Turkey is planning more rallies in Germany ahead of a crunch referendum in April, its foreign minister said Thursday, despite an acrimonious row with Berlin after local authorities banned several campaign events.

Mevlut Cavusoglu said he had already handed a list of the planned rallies to his German counterpart Sigmar Gabriel.

‘We expect Germany to solve this problem. We are planning around 30 rallies. We had informed German authorities of them all,’ said the minister in quotes carried by private CNN-Turk television.

Turkey and Germany have been at loggerheads this week after local authorities blocked several rallies by Turkish ministers.

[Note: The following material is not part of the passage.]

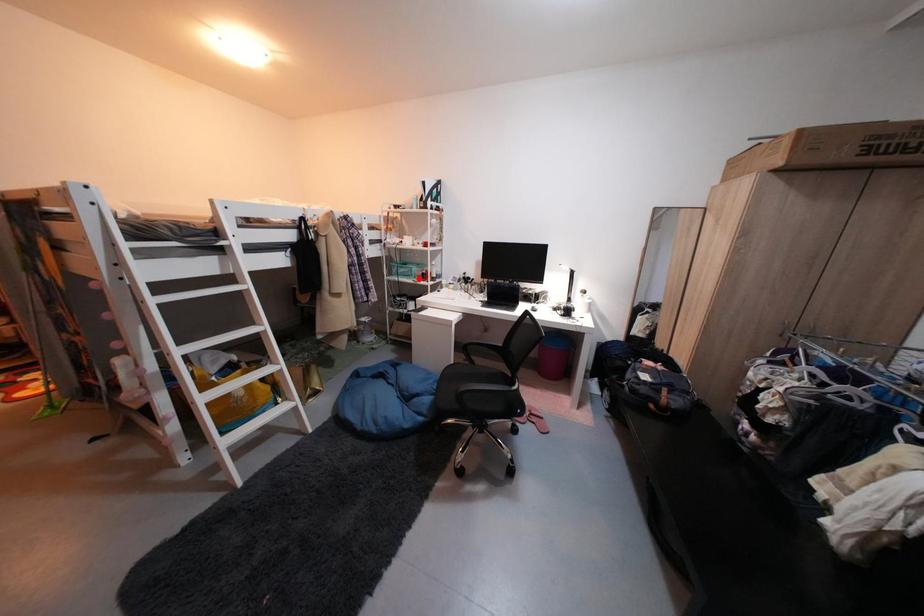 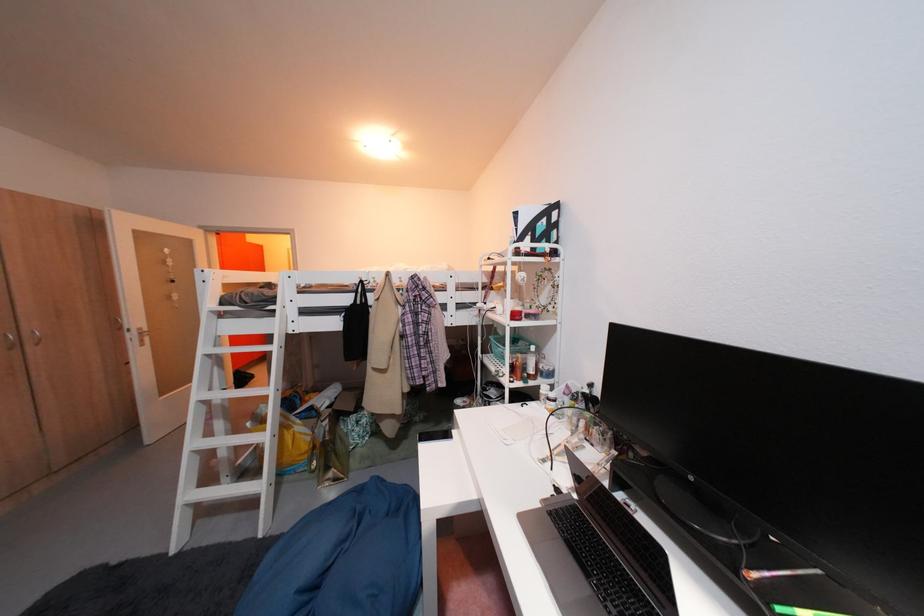 Question: I am providing you with two images of the same scene from different viewpoints. A red point is marked on the first image. Is the red point's position out of view in image 2?

Choices:
 (A) Yes
 (B) No

Answer: (B)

On Sunday, Erdogan poured oil on the fire, telling a rally in Istanbul that the blocking of public appearances by his ministers was ‘not different from the Nazi practices of the past’.

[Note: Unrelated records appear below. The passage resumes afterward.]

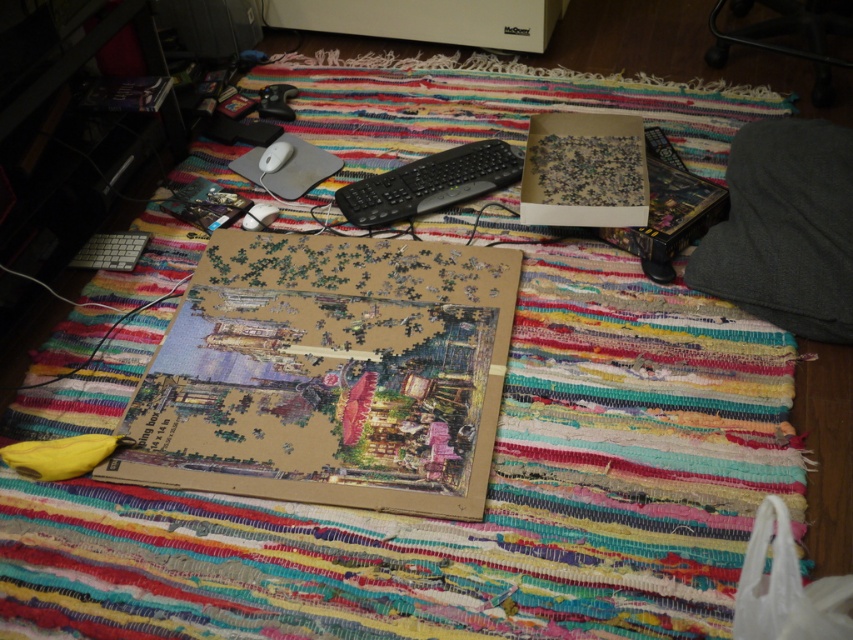 Does point (305, 358) lie behind point (596, 115)?

No, (305, 358) is in front of (596, 115).

Is wooden jigsaw puzzle at center taller than cardboard puzzle box at center?

Correct, wooden jigsaw puzzle at center is much taller as cardboard puzzle box at center.

Describe the element at coordinates (328, 374) in the screenshot. Image resolution: width=853 pixels, height=640 pixels. I see `wooden jigsaw puzzle at center` at that location.

Identify the location of wooden jigsaw puzzle at center. (328, 374). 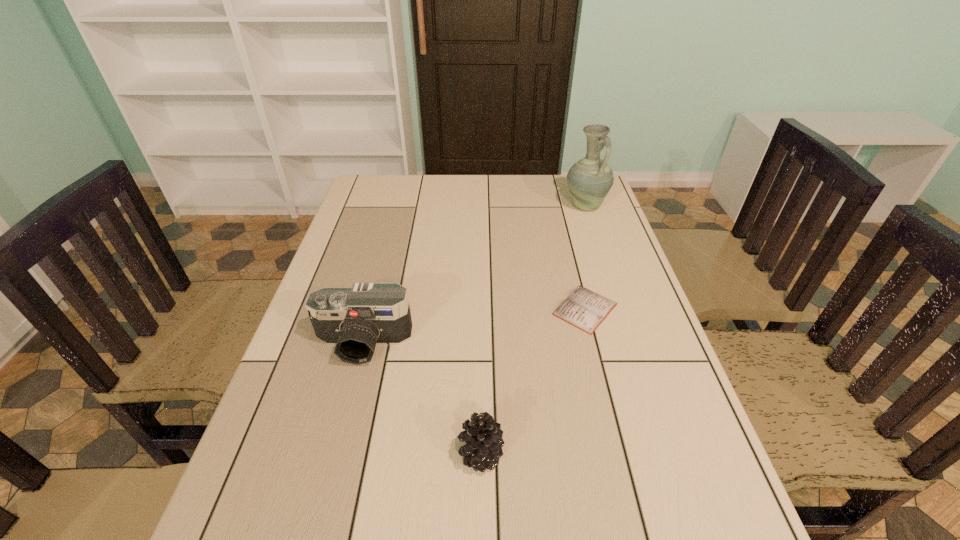 Locate an element on the screen. This screenshot has width=960, height=540. free space that is in between the diary and the tallest object is located at coordinates (586, 258).

The height and width of the screenshot is (540, 960). What are the coordinates of `vacant space that's between the shortest object and the nearest object` in the screenshot? It's located at (533, 382).

Locate an element on the screen. This screenshot has height=540, width=960. vacant space that is in between the diary and the nearest object is located at coordinates (533, 382).

I want to click on vacant area that lies between the shortest object and the pinecone, so click(x=533, y=382).

This screenshot has width=960, height=540. Identify the location of free space that is in between the shortest object and the farthest object. (586, 258).

Locate an element on the screen. blank region between the pinecone and the diary is located at coordinates (533, 382).

Find the location of a particular element. free spot between the third object from right to left and the camera is located at coordinates (422, 399).

Locate an element on the screen. The width and height of the screenshot is (960, 540). free space between the farthest object and the nearest object is located at coordinates click(533, 330).

At what (x,y) coordinates should I click in order to perform the action: click on vacant space that is in between the tallest object and the diary. Please return your answer as a coordinate pair (x, y). The width and height of the screenshot is (960, 540). Looking at the image, I should click on (586, 258).

Where is `vacant area between the shortest object and the farthest object`? vacant area between the shortest object and the farthest object is located at coordinates (586, 258).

Chancellor Angela Merkel hit back earlier Thursday at the Turkish leader's Nazi jibe as ‘sad’ and ‘depressing.’

Cavusoglu stressed it was ‘out of the question’ for Turkey to call the German government Nazi.

‘This is a very sensitive issue. We are not calling the current administration Nazi,’ he said, clarifying that the current bans ‘unavoidably remind us the practices during that (Nazi) period.’

Cavusoglu also said that politicians and the German media had referred to Erdogan as a ‘dictator.’

Turkish politicians are keen to harness votes in Germany, home to a massive Turkish community, ahead of an April 16 referendum on whether to create an executive presidency in Turkey.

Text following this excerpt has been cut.